On the Undecidability of Tiling the $3$-dimensional Space with a Set of $3$ Polycubes

TL;DR

This paper proves that determining whether a set of three polycubes can tile three-dimensional space through translation is an undecidable problem, advancing understanding of tiling problems' computational limits.

Contribution

It establishes the undecidability of translational tiling in 3D space using only three polycubes, a significant step towards understanding tiling problem complexities.

Findings

Undecidability of 3D tiling with three polycubes

Supports the conjecture of fixed dimension undecidability

Advances the theory of computational limits in tiling problems

Abstract

Translational tiling problems are among the most fundamental and representative undecidable problems in all fields of mathematics. Greenfeld and Tao obtained two remarkable results on the undecidability of translational tiling in recent years. One is the existence of an aperiodic monotile in a space of sufficiently large dimension. The other is the undecidability of translational tiling of periodic subsets of space with a single tile, provided that the dimension of the space is part of the input.
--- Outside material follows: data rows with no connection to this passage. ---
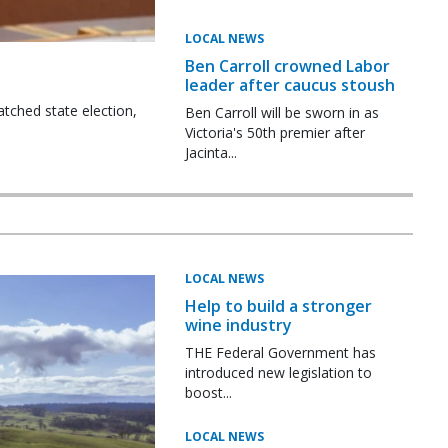
LOCAL NEWS
Ben Carroll crowned Labor
leader after caucus stoush
tched state election,
Ben Carroll will be sworn in as
Victoria's 50th premier after
Jacinta...
LOCAL NEWS
Help to build a stronger
wine industry
THE Federal Government has
introduced new legislation to
boost...
LOCAL NEWS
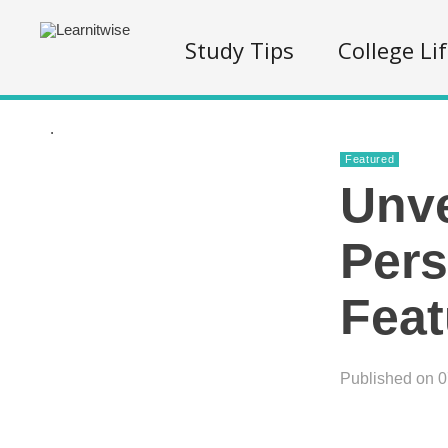
Study Tips
College Li
.
Featured
Unve
Pers
Feat
Published on 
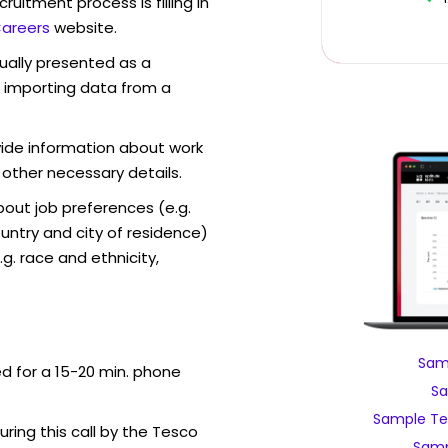
ruitment process is filling in
areers
website.
sually presented as a
f importing data from a
vide information about work
 other necessary details.
out job preferences (e.g.
ntry and city of residence)
g. race and ethnicity,
Sam
ed for a 15-20 min. phone
Sa
Sample Te
uring this call by the Tesco
Samp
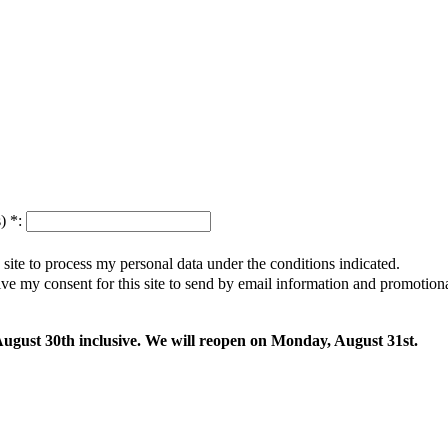
s)
*
:
s site to process my personal data under the conditions indicated.
give my consent for this site to send by email information and promotio
 August 30th inclusive. We will reopen on Monday, August 31st.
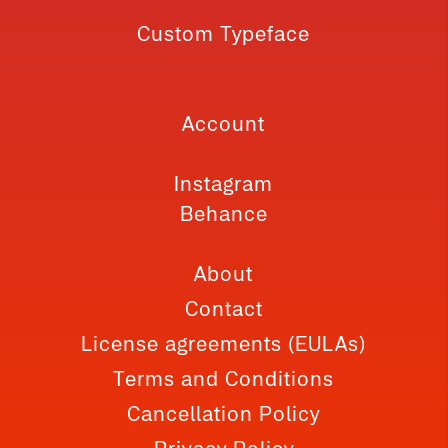
Custom Typeface
Account
Instagram
Behance
About
Contact
License agreements (EULAs)
Terms and Conditions
Cancellation Policy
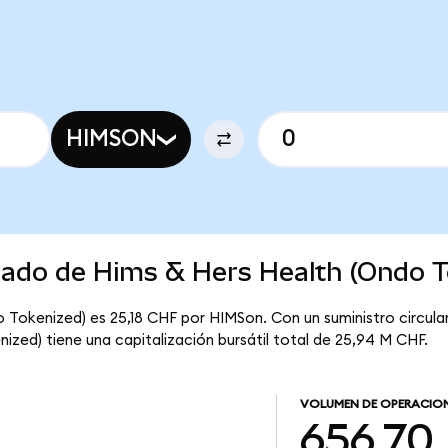
HIMSON
rcado de Hims & Hers Health (Ondo T
o Tokenized) es 25,18 CHF por HIMSon. Con un suministro circul
ized) tiene una capitalización bursátil total de 25,94 M CHF.
VOLUMEN DE OPERACIO
656,70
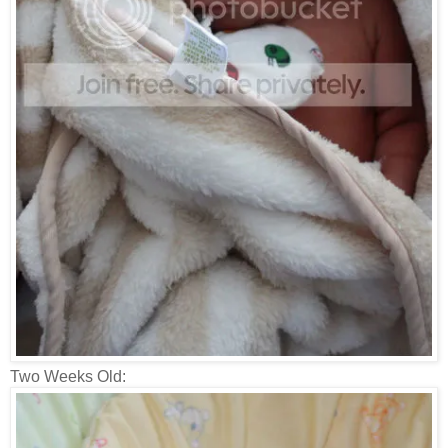
Two Weeks Old:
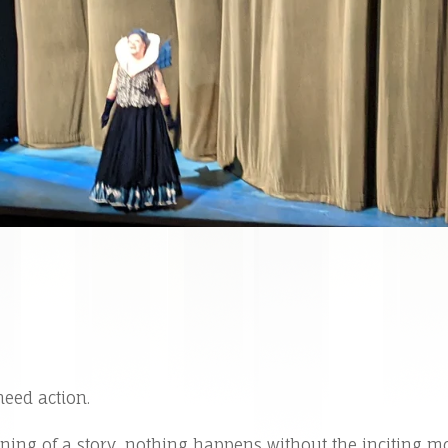
need action.
nning of a story, nothing happens without the inciting 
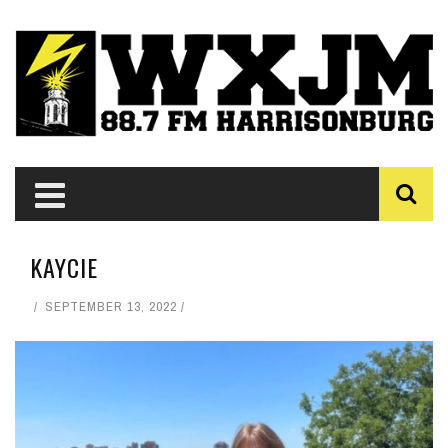
KAYCIE
SEPTEMBER 13, 2022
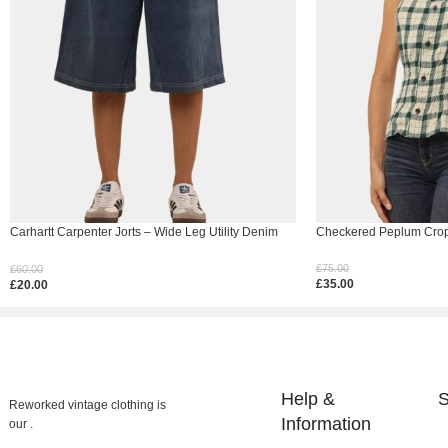
Carhartt Carpenter Jorts – Wide Leg Utility Denim
Checkered Peplum Crop 
Shorts
£
75.00
£
60.00
£
35.00
£
20.00
Select Options
Select Options
Help &
S
Reworked vintage clothing is
Information
our .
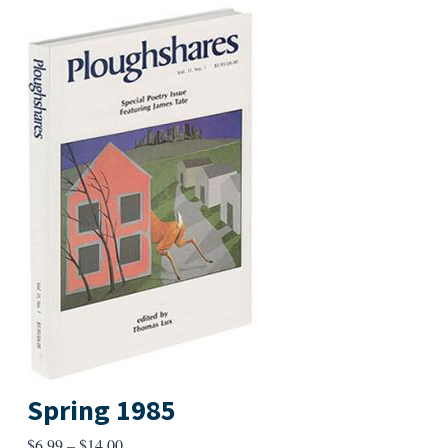
Spring 1985
Price
$
6.99
–
$
14.00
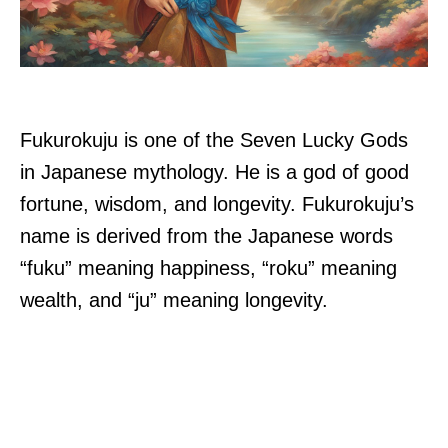
Fukurokuju is one of the Seven Lucky Gods
in Japanese mythology. He is a god of good
fortune, wisdom, and longevity. Fukurokuju’s
name is derived from the Japanese words
“fuku” meaning happiness, “roku” meaning
wealth, and “ju” meaning longevity.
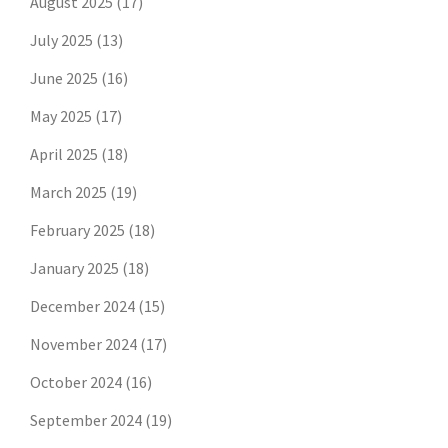
August 2025
(17)
July 2025
(13)
June 2025
(16)
May 2025
(17)
April 2025
(18)
March 2025
(19)
February 2025
(18)
January 2025
(18)
December 2024
(15)
November 2024
(17)
October 2024
(16)
September 2024
(19)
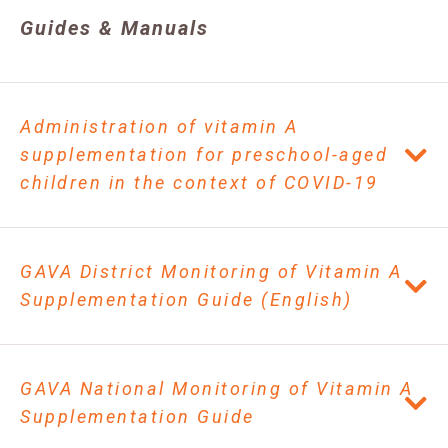
Guides & Manuals
Administration of vitamin A
supplementation for preschool-aged
children in the context of COVID-19
GAVA District Monitoring of Vitamin A
Supplementation Guide (English)
GAVA National Monitoring of Vitamin A
Supplementation Guide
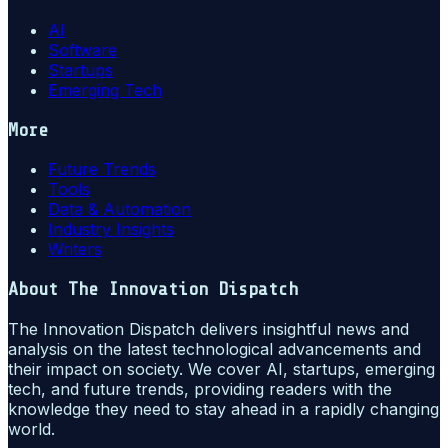
AI
Software
Startups
Emerging Tech
More
Future Trends
Tools
Data & Automation
Industry Insights
Writers
About
The Innovation Dispatch
The Innovation Dispatch delivers insightful news and
analysis on the latest technological advancements and
their impact on society. We cover AI, startups, emerging
tech, and future trends, providing readers with the
knowledge they need to stay ahead in a rapidly changing
world.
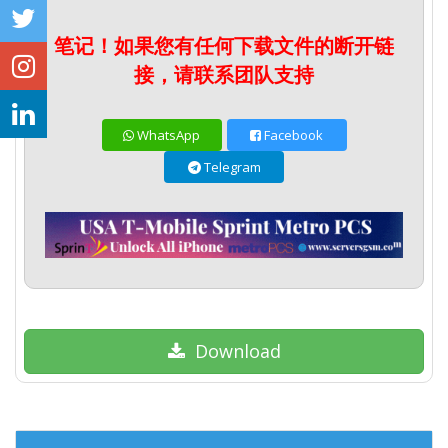
笔记！如果您有任何下载文件的断开链
接，请联系团队支持
WhatsApp
Facebook
Telegram
Download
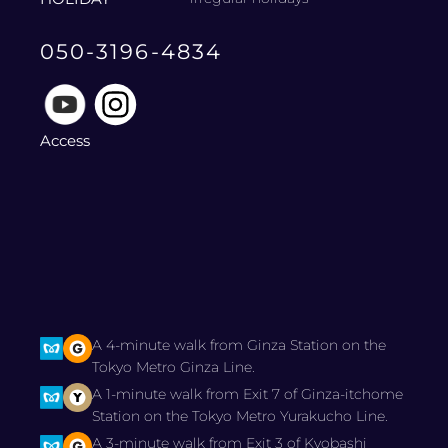
050-3196-4834
Access
A 4-minute walk from Ginza Station on the
Tokyo Metro Ginza Line.
A 1-minute walk from Exit 7 of Ginza-itchome
Station on the Tokyo Metro Yurakucho Line.
A 3-minute walk from Exit 3 of Kyobashi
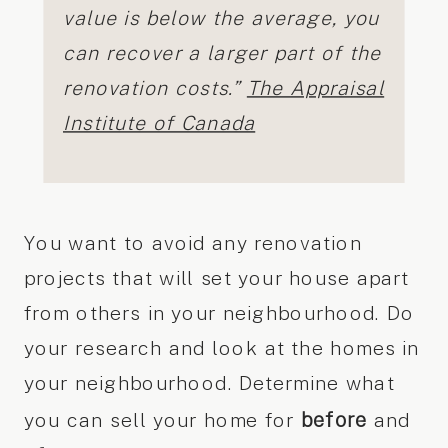
value is below the average, you
can recover a larger part of the
renovation costs.”
The Appraisal
Institute of Canada
You want to avoid any renovation
projects that will set your house apart
from others in your neighbourhood. Do
your research and look at the homes in
your neighbourhood. Determine what
before
you can sell your home for
and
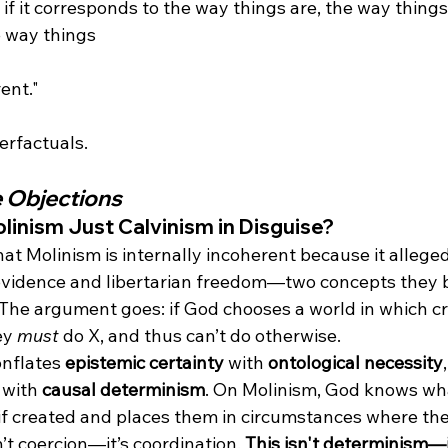
 if it corresponds to the way things are, the way thing
e way things 
rent."
e Objections
olinism Just Calvinism in Disguise?
hat Molinism is internally incoherent because it alleged
vidence and libertarian freedom—two concepts they b
 The argument goes: if God chooses a world in which cr
ey 
must
 do X, and thus can’t do otherwise.
onflates 
epistemic certainty
 with 
ontological necessity
 with 
causal determinism
. On Molinism, God knows wha
 if created and places them in circumstances where the
n’t coercion—it’s coordination. 
This isn't determinism—i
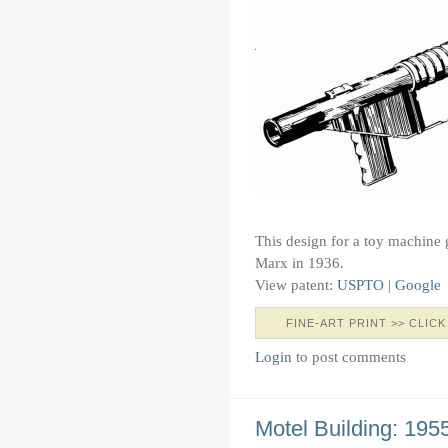
This design for a toy machine
Marx in 1936.
View patent:
USPTO
|
Google
FINE-ART PRINT >> CLICK
Login
to post comments
Motel Building: 195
These two results support the following conjecture: there is a fixed dimension $n$ such that translational tiling with a single tile is undecidable. One strategy towards solving this conjecture is to prove the undecidability of translational tiling of a fixed dimension space with a set of $k$ tiles, for a positive integer $k$ as small as possible. In this paper, it is shown that translational tiling the $3$-dimensional space with a set of $3$ polycubes is undecidable.